By eating junk or processed foods to comfort your depressed self, you may be doing more harm than good. 

4. Find Feel-Good Activities

Engage yourself in activities that will make you feel good. But by this, we mean anything other than watching TV. It’s far too easy to fall into a winter slump and become an appendage of your couch. With so little daylight, it’s tempting to hibernate when you get home from work and watch TV until it’s time for bed. But try to do something to make yourself feel good instead. 

For example, read a great book, see a movie with a friend, take up an art class or start a new hobby. Suppose you manage to engage in things that interest you. In that case, it will refocus your mind and keep you from feeling unmotivated and pessimistic all the time. 

5. Be Patient with Yourself

Have a little patience with yourself if your mood isn’t as high as usual this winter — because you’re not alone. It can be difficult to cut yourself slack when things are gloomy and stressful. 

Instead, try to be gentle and kind with yourself during this time. Remember that even if you don’t feel like it, those who care about you are still there for you and will support you through this tough time of year. Combat negative self-talk by simply telling yourself, “I’m not going to say this to myself today.” 

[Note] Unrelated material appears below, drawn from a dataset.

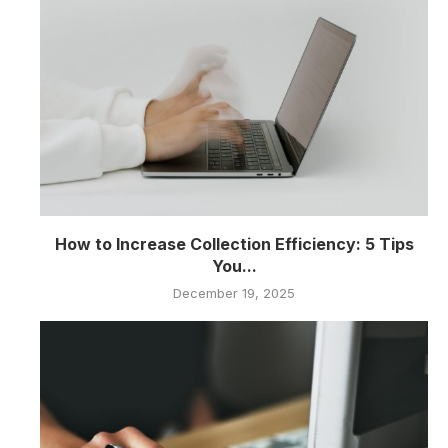
How to Increase Collection Efficiency: 5 Tips
You...
December 19, 2025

After all, if you wouldn’t say it to someone you love and care for, why are you saying it to yourself?

6. Laugh a Little

Watch funny films, TV shows, or videos online. They won’t just cheer you up for the time being but will boost your mood all year round. If you absolutely can’t find anything else to do that’s not focused on the TV or your computer, at least do yourself the favor of watching a funny film or TV show to lift your mood. 

Doing so will affect brain chemistry by releasing dopamine and serotonin. These hormones have been shown to aid in depression prevention. 

And if you don’t have time for an entire film, catching giggle-worth clips and reels online is a worthy substitute. So, go ahead, watch that YouTube clip of a cat skydiving. Just be sure to share it with your friends so you can laugh together!

couple on a sofa

7. Relax into Selfcare

Relax with “me” time by reading a book or taking long baths. Nothing says “self-care” like reading a book while sipping tea in the tub. It’s like giving yourself an early Christmas present. Others may argue that watching TV or playing video games is also “me” time, but remember, you need to rest your brain. 

The point of doing something relaxing and doing it by yourself is so you can unwind. At the same time, you enjoy it, not being distracted by anything else. So make this winter the time you take back your evenings and give yourself some much-needed “me” time.

You’re Not Alone

When it comes to beating seasonal depression this winter, the most important thing is to remember that you’re not alone. So many people struggle with this condition, and they’ve proven it doesn’t have to control your life. So, make sure you take steps to fight back and enjoy the holidays.

Of course, if you get to the point where you feel like you’re struggling too much, help is available. Reach out to qualified mental health professionals or the Samaritans by calling their hotline at 1-877-870-HOPE (4673) or visiting their website for a live chat. All calls and chats are free, secure, and confidential.